Louisiana Sandwichman looked down at the figure holding onto his helicopter and stamped down his cane. “ I do declare, You are one resilient little burger.” The Sandwichman chuckled. Trati was not pleased, his hand hurt. There were several other things not going his way as well. Deepthroat the Pirate was in the corner of the Sandwichman’s helicopter, his knees were bunched to his chest and he was paralyzed with fear. “Dammit man,” Trati shouted. “He’s your villain. Do something.” But DT couldn’t do anything, not after what The Louisiana Sandwichman did. All of DT’s best laid plans, and he couldn’t bring them to fruition. DT whimpers, or he would have if he could do that sort of thing, he bellows in fear. He could not stand another innocent lost to the Sandwichman. Noone was driving their pirate ship
The green glowy thing had produced a bubble. And that bubble was keeping Asesina, Siege, Quarelle, Steve Deception, Shu, Razor Nick, Chinese Place Stu, and Majorine afloat. They floated for hours although the force of the impact produced quite the strong current. Land was scarce, and as such only the Scarce had land. The Scarce were a tribe of mountain growing people who lived on the peaks of the Mountains which they grew, rumor had it that they were unaffected by the apocalypse and that if you caught one, and tied it to a chair in your basement for a week, and kicked it once a day, and on the third day cut off its horn, and told it of a discount crystal methamphetamine wholesaler when you released it, that you’d receive great luck in fields unrelated to table tennis before you were shot by a mob informant on the fortnight’s eve of the Scarce’s release. But this was unsubstantiated as noone had seen a Scarce, since they had grown their mountain beyond that of which the atmosphere was breathable by those afflicted by the Apocalypse. But on this the eve of the Krakken’s declaration of war with Boss Lord Pig, A bubble happened upon these Sparces’ Lands.

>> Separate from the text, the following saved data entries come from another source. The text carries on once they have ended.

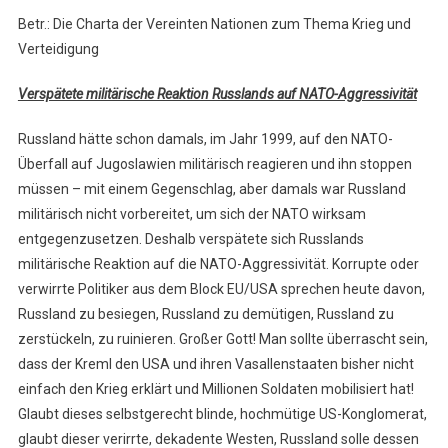
Betr.: Die Charta der Vereinten Nationen zum Thema Krieg und
Verteidigung
Verspätete militärische Reaktion Russlands auf NATO-Aggressivität
Russland hätte schon damals, im Jahr 1999, auf den NATO-
Überfall auf Jugoslawien militärisch reagieren und ihn stoppen
müssen – mit einem Gegenschlag, aber damals war Russland
militärisch nicht vorbereitet, um sich der NATO wirksam
entgegenzusetzen. Deshalb verspätete sich Russlands
militärische Reaktion auf die NATO-Aggressivität. Korrupte oder
verwirrte Politiker aus dem Block EU/USA sprechen heute davon,
Russland zu besiegen, Russland zu demütigen, Russland zu
zerstückeln, zu ruinieren. Großer Gott! Man sollte überrascht sein,
dass der Kreml den USA und ihren Vasallenstaaten bisher nicht
einfach den Krieg erklärt und Millionen Soldaten mobilisiert hat!
Glaubt dieses selbstgerecht blinde, hochmütige US-Konglomerat,
glaubt dieser verirrte, dekadente Westen, Russland solle dessen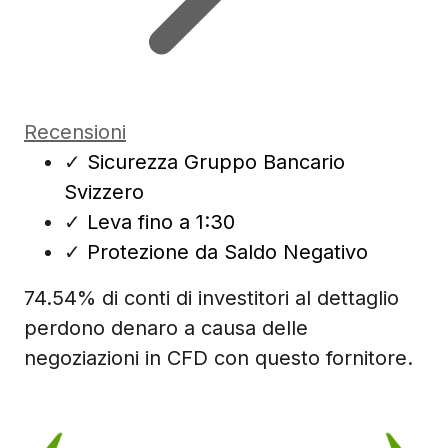
Recensioni
✓
Sicurezza Gruppo Bancario
Svizzero
✓
Leva fino a 1:30
✓
Protezione da Saldo Negativo
74.54% di conti di investitori al dettaglio
perdono denaro a causa delle
negoziazioni in CFD con questo fornitore.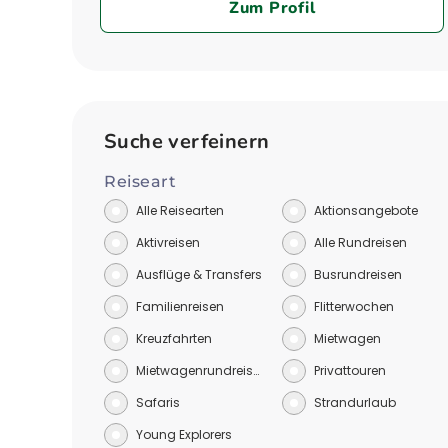
Zum Profil
Suche verfeinern
Reiseart
Alle Reisearten
Aktionsangebote
Aktivreisen
Alle Rundreisen
Ausflüge & Transfers
Busrundreisen
Familienreisen
Flitterwochen
Kreuzfahrten
Mietwagen
Mietwagenrundreisen
Privattouren
Safaris
Strandurlaub
Young Explorers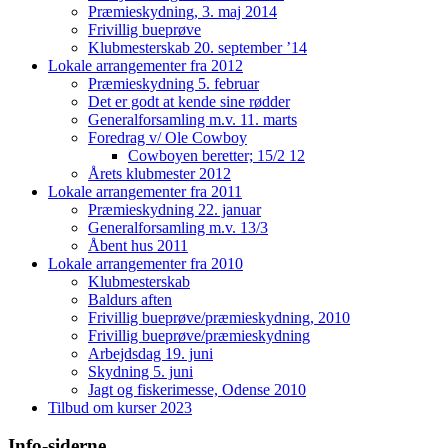
Præmieskydning, 3. maj 2014
Frivillig bueprøve
Klubmesterskab 20. september ’14
Lokale arrangementer fra 2012
Præmieskydning 5. februar
Det er godt at kende sine rødder
Generalforsamling m.v. 11. marts
Foredrag v/ Ole Cowboy
Cowboyen beretter; 15/2 12
Årets klubmester 2012
Lokale arrangementer fra 2011
Præmieskydning 22. januar
Generalforsamling m.v. 13/3
Åbent hus 2011
Lokale arrangementer fra 2010
Klubmesterskab
Baldurs aften
Frivillig bueprøve/præmieskydning, 2010
Frivillig bueprøve/præmieskydning
Arbejdsdag 19. juni
Skydning 5. juni
Jagt og fiskerimesse, Odense 2010
Tilbud om kurser 2023
Info-siderne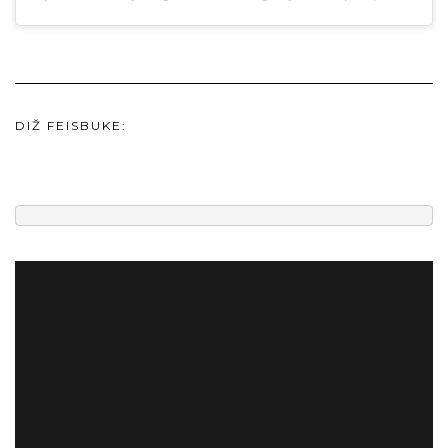
DIŽ FEISBUKE: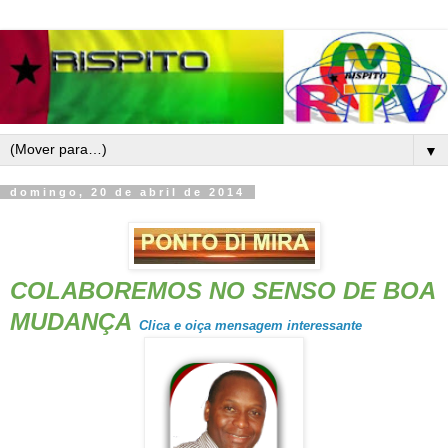
▼
domingo, 20 de abril de 2014
COLABOREMOS NO SENSO DE BOA
MUDANÇA
Clica e oiça mensagem interessante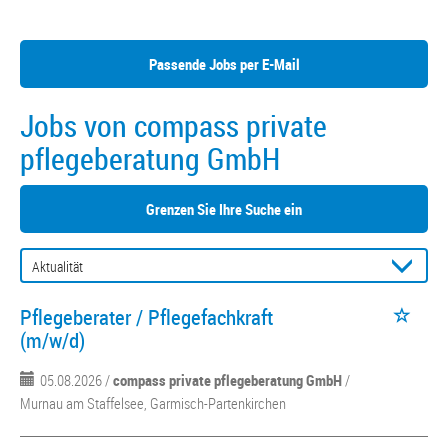
Passende Jobs per E-Mail
Jobs von compass private
pflegeberatung GmbH
Grenzen Sie Ihre Suche ein
Pflegeberater / Pflegefachkraft
(m/w/d)
05.08.2026 /
compass private pflegeberatung GmbH
/
Murnau am Staffelsee, Garmisch-Partenkirchen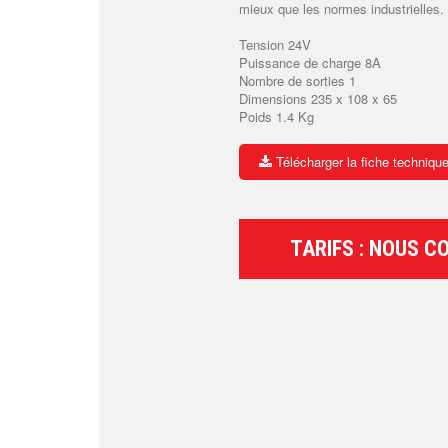
mieux que les normes industrielles.
Tension 24V
Puissance de charge 8A
Nombre de sorties 1
Dimensions 235 x 108 x 65
Poids 1.4 Kg
Télécharger la fiche techniqu
TARIFS : NOUS C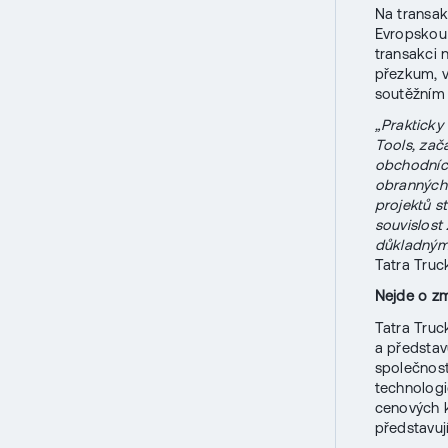
Na transak
Evropskou 
transakci 
přezkum, v
soutěžním
„Prakticky
Tools, zač
obchodních
obranných 
projektů s
souvislost
důkladným
Tatra Truc
Nejde o zm
Tatra Truc
a předsta
společnost
technologi
cenových k
představuj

Leroy and Emily were burrowed deep under the ground. And they hit it off quite nicely. For Emily had a fangirlish, insatiable, and unrequited lust for Leroy and Leroy had been lonely since Anders had been retconned out of existence and Vlad went up north to train Post Officer Bob’s Son.
Majorine is conflicted, when your hand is bleeding as profusely as hers ‘is conflicted’ is a sucky feeling, but then hasn’t it always been. She was an interesting woman, but she was interesting for all the wrong reasons and forced into a lead female role that didn’t do her character justice. She soaked her hand in the drink. Drink being a colloquialism for a large body of water. She looked at Chinese Place Stu, she doesn’t want to console him. Most likely she won’t, if he thinks he can just age 15 years in a weekend and think the mother of his child will be all giddy and smiles when he comes hurtling out of an alien space ship preventing her nearly certain death, he had another thing coming. After all wasn’t the point of a long-term relationship to grow old together. “Stu, you’re a good person, but I…you wouldn’t understand.” “I don’t have to understand, I just have to do. That’s all that’s ever been. I don’t know why I tried to change that.” Majorine walked over and put her hand on Chinese Place Stu’s face. The seasalt clearing the gash, in an uncomfortable tingling sensation, She raises her sunglasses and looks deep into his sunken eyes, the background fades into a pastel bubblescape and she knees him in the groin. He keels over and a small shiny object splashes out of his pocket. The bubblescape returns to normal. “What the hell?” she says. “Shade items.”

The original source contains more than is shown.